Sempre nel solco del vaglio di compatibilità normativa, occorre aggiungere come il riconoscimento in capo al giudice di un potere discrezionale, per quanto limitato a presupposti sostanziali stringenti, trovi conforto non solo nel previsto contraddittorio cartolare sulla richiesta, bensì pure nell’art. 393 comma 2-bis c.p.p., che impone al pubblico ministero istante di depositare contestualmente tutti gli atti di indagine compiuti[36]; così, concludere – senza riserve – che l’accoglimento della richiesta debba essere automatico vanifica persino il senso di tale ultima previsione[37], riducendo il deposito ad incombente superfluo rispetto alla sottostante esigenza di contraddittorio.

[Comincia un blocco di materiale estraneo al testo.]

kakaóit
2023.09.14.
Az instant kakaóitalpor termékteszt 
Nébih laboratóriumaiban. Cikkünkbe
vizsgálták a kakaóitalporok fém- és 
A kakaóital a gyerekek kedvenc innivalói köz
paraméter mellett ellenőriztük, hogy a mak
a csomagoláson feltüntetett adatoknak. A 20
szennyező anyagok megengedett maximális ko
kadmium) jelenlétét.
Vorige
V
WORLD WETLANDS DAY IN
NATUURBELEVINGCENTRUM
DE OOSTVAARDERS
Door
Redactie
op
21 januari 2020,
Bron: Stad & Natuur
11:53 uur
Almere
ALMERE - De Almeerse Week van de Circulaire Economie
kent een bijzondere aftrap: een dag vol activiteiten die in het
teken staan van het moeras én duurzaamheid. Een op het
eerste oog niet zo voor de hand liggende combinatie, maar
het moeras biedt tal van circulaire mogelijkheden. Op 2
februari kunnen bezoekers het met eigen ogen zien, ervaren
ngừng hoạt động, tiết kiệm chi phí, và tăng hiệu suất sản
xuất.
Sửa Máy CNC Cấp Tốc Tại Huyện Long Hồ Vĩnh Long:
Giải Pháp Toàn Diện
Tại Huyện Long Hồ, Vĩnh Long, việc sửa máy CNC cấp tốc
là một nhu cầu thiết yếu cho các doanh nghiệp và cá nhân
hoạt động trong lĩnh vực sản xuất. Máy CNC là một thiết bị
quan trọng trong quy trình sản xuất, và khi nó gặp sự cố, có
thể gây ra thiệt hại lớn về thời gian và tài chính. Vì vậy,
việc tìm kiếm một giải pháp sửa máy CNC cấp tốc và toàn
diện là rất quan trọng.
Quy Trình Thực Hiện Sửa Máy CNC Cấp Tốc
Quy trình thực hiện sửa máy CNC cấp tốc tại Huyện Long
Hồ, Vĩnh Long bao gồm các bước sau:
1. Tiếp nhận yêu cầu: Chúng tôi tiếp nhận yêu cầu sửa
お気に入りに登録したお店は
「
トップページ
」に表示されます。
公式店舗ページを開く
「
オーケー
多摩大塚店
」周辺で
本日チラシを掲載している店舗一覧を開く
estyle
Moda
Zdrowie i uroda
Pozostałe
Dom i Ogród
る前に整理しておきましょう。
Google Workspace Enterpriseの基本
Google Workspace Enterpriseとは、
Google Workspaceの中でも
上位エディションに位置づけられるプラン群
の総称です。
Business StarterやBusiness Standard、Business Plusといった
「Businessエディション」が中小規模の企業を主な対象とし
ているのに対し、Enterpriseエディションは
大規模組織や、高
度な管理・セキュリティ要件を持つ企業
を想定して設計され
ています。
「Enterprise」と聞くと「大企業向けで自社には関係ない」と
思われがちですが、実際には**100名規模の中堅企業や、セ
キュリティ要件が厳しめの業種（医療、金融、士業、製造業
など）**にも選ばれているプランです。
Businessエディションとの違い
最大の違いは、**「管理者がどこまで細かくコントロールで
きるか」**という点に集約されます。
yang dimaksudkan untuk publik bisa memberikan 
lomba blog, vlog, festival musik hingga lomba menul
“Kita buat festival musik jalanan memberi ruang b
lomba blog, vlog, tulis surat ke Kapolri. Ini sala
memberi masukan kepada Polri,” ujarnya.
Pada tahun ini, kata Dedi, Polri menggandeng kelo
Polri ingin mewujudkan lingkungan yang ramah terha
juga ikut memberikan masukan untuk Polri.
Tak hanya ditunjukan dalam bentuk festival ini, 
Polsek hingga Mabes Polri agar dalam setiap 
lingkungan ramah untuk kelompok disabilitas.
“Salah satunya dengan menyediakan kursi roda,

4. Ora, se le premesse di “merito” fatte proprie dalla Corte di cassazione possono essere “sovvertite” nel senso auspicato – teso a riconoscere un margine di vaglio giudiziale sull’opportunità dell’incidente probatorio – ci si deve interrogare sull’effettiva possibilità di configurare l’abnormità dell’ordinanza di rigetto dell’incidente probatorio c.d. speciale.
Infatti, la via così imboccata dalla Corte pare più che altro un escamotage, volto a rendere ammissibile il ricorso per cassazione avverso un provvedimento che, in virtù del principio di tassatività delle impugnazioni, non sarebbe stato altrimenti impugnabile[38].
Se nei “casi tradizionali” di incidente probatorio, dottrina e giurisprudenza sono pacificamente concordi sull’inoppugnabilità dell’ordinanza emessa dal giudice per le indagini preliminari[39], in quanto «estrinsecazione di un potere discrezionale del giudice e [di] natura strumentale per assicurare il più corretto e spedito iter processuale»[40], altrettanto non può dirsi per le ipotesi “speciali”, almeno stando alla pronuncia che ci occupa.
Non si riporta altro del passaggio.